One way to play this Drug area is to buy an ETF in the Drug Index. An ETF is a basket of stocks in that index. The ETFs I'm referring to are
- Pharmaceutical Holder(PPH)
- Spider Pharmaceuticals (XPH)
- iShares Dow Jones U.S. Pharmaceuticals (IHE)
- PowerShares Dynamic Pharmaceuticals (PJP)
- iShares S&P Global Healthcare (IXJ)
Giving you some technical analysis (click here for a chart) on these ETF's in comparison to the Dow Jones Industrials and the S&P 500 index, you can see which ETF is leading - XPH which is the Spider Pharmaceuticals. All of the ETF's are outperforming the overall stock market.
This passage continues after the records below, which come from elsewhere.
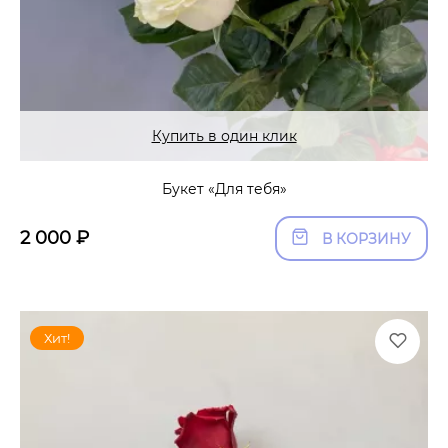
Купить в один клик
Букет «Для тебя»
2 000
₽
В КОРЗИНУ
Хит!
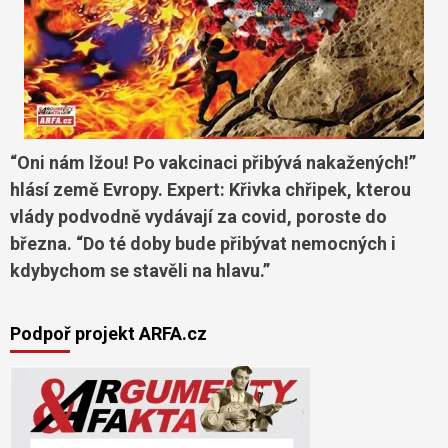
“Oni nám lžou! Po vakcinaci přibývá nakažených!”
hlásí země Evropy. Expert: Křivka chřipek, kterou
vlády podvodně vydávají za covid, poroste do
března. “Do té doby bude přibývat nemocných i
kdybychom se stavěli na hlavu.”
Podpoř projekt ARFA.cz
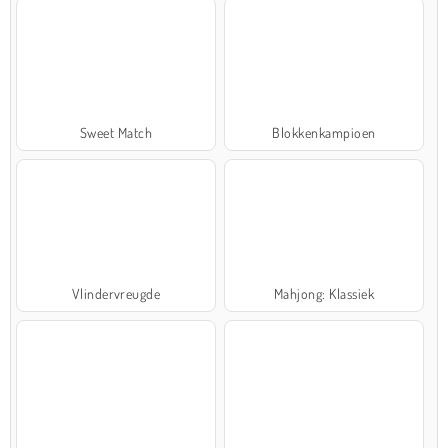
Sweet Match
Blokkenkampioen
Vlindervreugde
Mahjong: Klassiek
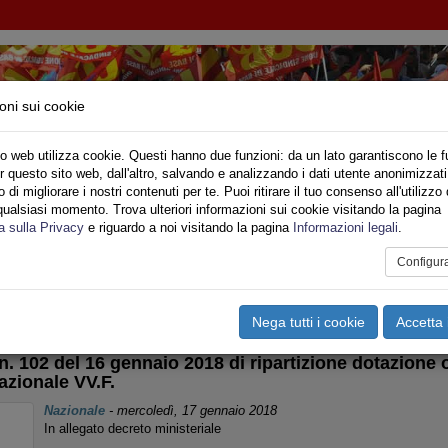
oni sui cookie
o web utilizza cookie. Questi hanno due funzioni: da un lato garantiscono le f
r questo sito web, dall'altro, salvando e analizzando i dati utente anonimizzati
IONE SINDACALE DI BASE SETTORE VIGILI DE
di migliorare i nostri contenuti per te. Puoi ritirare il tuo consenso all'utilizzo 
qualsiasi momento. Trova ulteriori informazioni sui cookie visitando la pagina
o
Privato
Territori
Sociale
Speciali
Multimedia
Are
a sulla Privacy
e riguardo a noi visitando la pagina
Informazioni legali
.
Configur
tampa
Email
Pdf
OMUNICATI DIPARTIMENTO
Nega tutti i cookie
Accetta 
n. 102 del 16 gennaio 2018 di ripartizione dotazione
azionale VV.F.
Nazionale
-
mercoledì, 17 gennaio 2018
In allegato decreto ministeriale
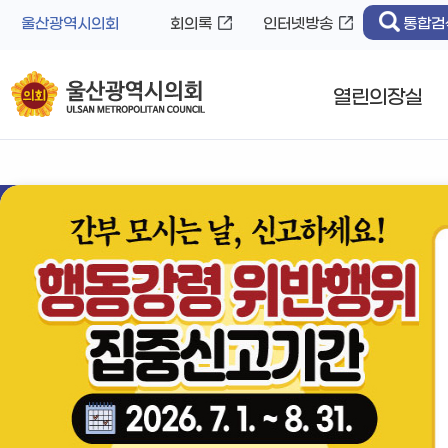
바
로
울산광역시의회
회의록
인터넷방송
통합검
로
가
가
기
기
열린의장실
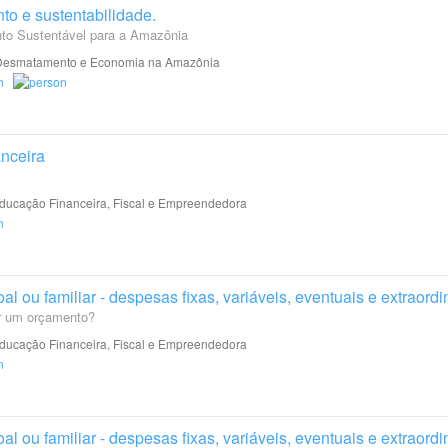
o e sustentabilidade.
to Sustentável para a Amazônia
esmatamento e Economia na Amazônia
nceira
ucação Financeira, Fiscal e Empreendedora
 ou familiar - despesas fixas, variáveis, eventuais e extraordi
ar um orçamento?
ucação Financeira, Fiscal e Empreendedora
 ou familiar - despesas fixas, variáveis, eventuais e extraordi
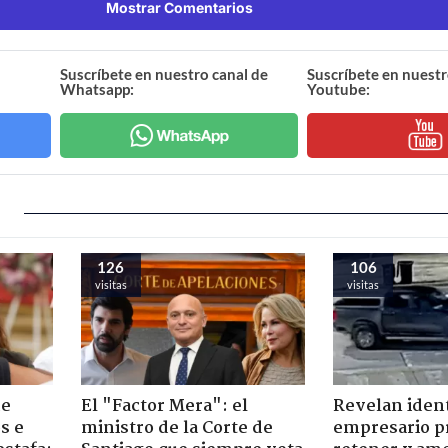
Mostrar Comentarios
Suscríbete en nuestro canal de
Suscríbete en nuestr
Whatsapp:
Youtube:
126
106
visitas
visitas
de
El "Factor Mera": el
Revelan iden
s e
ministro de la Corte de
empresario p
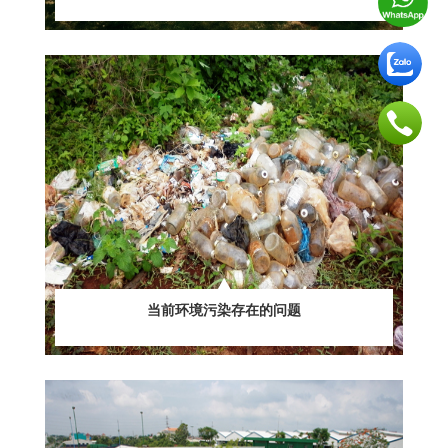
当前环境污染存在的问题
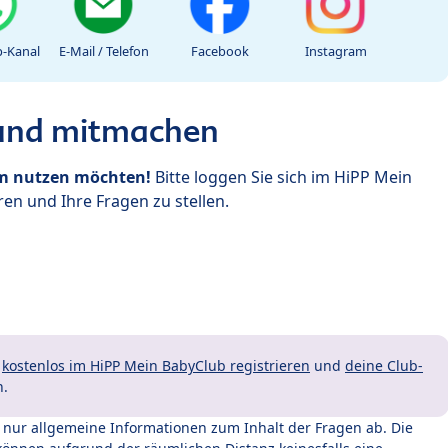
-Kanal
E-Mail / Telefon
Facebook
Instagram
 und mitmachen
um nutzen möchten!
Bitte loggen Sie sich im HiPP Mein
en und Ihre Fragen zu stellen.
t
kostenlos im HiPP Mein BabyClub registrieren
und
deine Club-
n.
t nur allgemeine Informationen zum Inhalt der Fragen ab. Die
However, when you use this type of technical analysis you can find the ETF which is outperforming for now all the rest.
You can bookmark this link.http://stockcharts.com/h-sc/ui if you wish to follow these symbols for important breakdowns in the market. If the S&P 500, symbol $spx, breaks August's lows of 1370.06 and a close at least two times below 12,500 on the Dow, symbol $indu, you might be saying "welcome to the bear market". As Art Cashin on CNBC says, if we break our August lows, then "Goldilocks might have to by pass Dr. Phil and go to see Dr. Kevorkian." One important note here the Dow has a long term support which goes back to the year 2000 at 11,700. This means, if that breaks down, then the economy is worse than we think.
We have had some important news for January 15th which was Citi Group's loss of 10 billion dollars and slashing dividends and jobs.
Then we have a consumer inflation report, PPI, that showed the consumer continues to slow down purchases because of the rising cost of food and energy. This PPI report was the worst sign of inflation since 1981!
We are now approaching earnings season. The question will be "Is all the bad news factored into the market?" It is possible some companies could have upside surprises due to the weak dollar. It could be relative to whether they have overseas exposure with their cheap dollar parts or services that they may sell. Later this month on January 30th, we do have a Federal Reserve meeting to decide how much of a rate cut we will get. As I write this article the market is pricing in a 50 basis point cut. Stay tune for more updates.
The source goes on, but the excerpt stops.